That's right: Retreat. The Catholics believe in doing this and I think it is genius. Once a year, go someplace quiet and get alone with God for a couple days. Can't do a couple? How about 24 hours? Go to a park and stay in one of their hotels or cabins during an off season and stay 24 hours; one night and a part of 2 days. Somewhere close by so you don't have to drive all day to get there. Turn off the TV, put your cell away, get out your bible and retreat into a quiet place with God. Tell Him what is going on. Tell Him you fears, hopes and dreams. You can fast or treat yourself to a couple good meals, whatever your soul needs. I think that is what happened to me in the hospital even though it was unintentional. I finally got away from all the distractions and quiet enough to really hear what God was trying to say to me. When it was just me and Him, I could hear Him. I don't recommend almost having a nervous breakdown to get to that place, but God has a way of using what the enemy intends to destroy us and turn it for His good use. When I was first admitted they wouldn't let me talk to my family for 24 hrs. then it was another 24 before I could have a visit from them. That first visit, my husband carried my youngest son out crying for his Mama. He was only 3 and he couldn't understand why I wasn't at home. I watched his little face crumble when Brian told him it was time to go and to kiss Mommy good-bye. I knew at that moment I had been wrong about leaving them because it could never be easy; whether illness or accident. I was it seemed, all they wanted too. Flaws and all.

The world makes it way too easy to explain our faults away to addiction or illness or rotten childhoods.

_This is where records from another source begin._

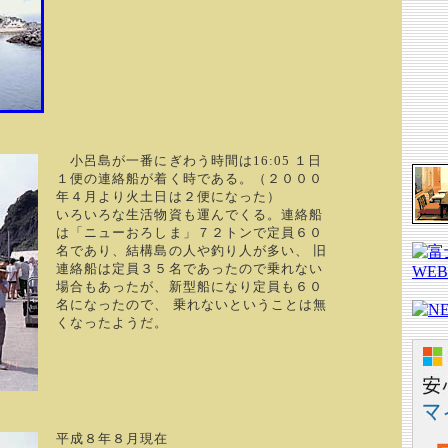
小呂島が一番にぎわう時間は16:05 １日
１便の連絡船が着く時である。（２０００
年４月より火土日は２便になった）
いろいろな生活物資も運んでくる。連絡船
は「ニューおろしま」７２トンで定員６０
名であり、結構島の人や釣り人が多い、 旧
連絡船は定員３５名であったので乗れない
場合もあったが、新型船になり定員も６０
名になったので、 乗れないということは無
くなったようだ。
平成８年８月現在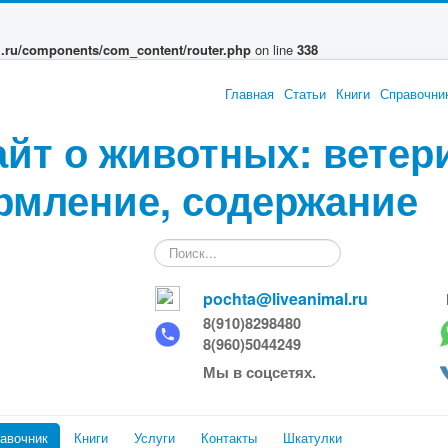
l.ru/components/com_content/router.php
on line
338
Главная
Статьи
Книги
Справочни
айт о животных: ветер
рмление, содержание
Искать...
pochta@liveanimal.ru
8(910)8298480
8(960)5044249
Мы в соцсетях.
авочник
Книги
Услуги
Контакты
Шкатулки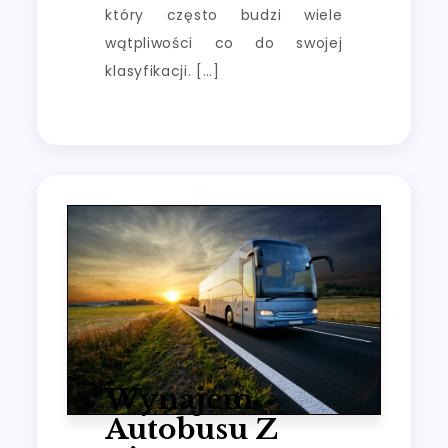
który często budzi wiele
wątpliwości co do swojej
klasyfikacji. […]
Wynajem
Autobusu Z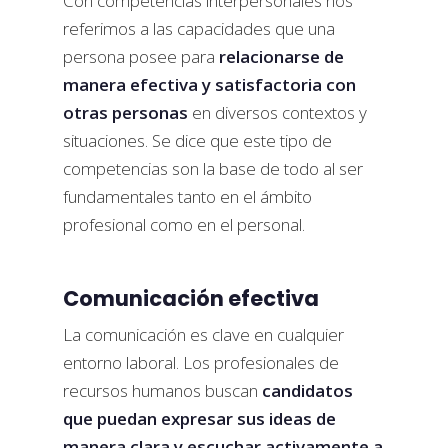
Con competencias interpersonales nos
referimos a las capacidades que una
persona posee para
relacionarse de
manera efectiva y satisfactoria con
otras personas
en diversos contextos y
situaciones. Se dice que este tipo de
competencias son la base de todo al ser
fundamentales tanto en el ámbito
profesional como en el personal.
Comunicación efectiva
La comunicación es clave en cualquier
entorno laboral. Los profesionales de
recursos humanos buscan
candidatos
que puedan expresar sus ideas de
manera clara y escuchar activamente a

We long for someone or somewhere to point a finger at and lay blame. It has to be someone or some "things" fault that we are essentially flawed human beings with addictive personalities and fragile bodies. Surely, it can't be because of choices we ourselves have made. Surely, the finger shouldn't be pointed at us…. should it? When are we delivered? When are we healed? That was what my pastor was saying this morning when he stated we shouldn't be telling people we are alcoholics if we are Christians that don't abuse alcohol anymore. What have we been delivered from if not all those old things that chained us down? How can I still suffer from depression and an eating disorder after that "A-Ha" moment with God in a hospital room? Isn't that a slap in His face if I still see myself the same old way? Is the reason we don't claim deliverance and healing because it is just so much easier to lay the blame on those things instead of where it really lies? Are we really sick or are we just too lazy to run the vacuum cleaner? Is it easier to hang onto the hurt of abuse than forgive and move forward? Do we use that hurt as a shelf for our excuses? You are probably saying that I don't understand but sadly; I do. The battle begins and ends in our emotions. I have fought it and still fight it; almost daily.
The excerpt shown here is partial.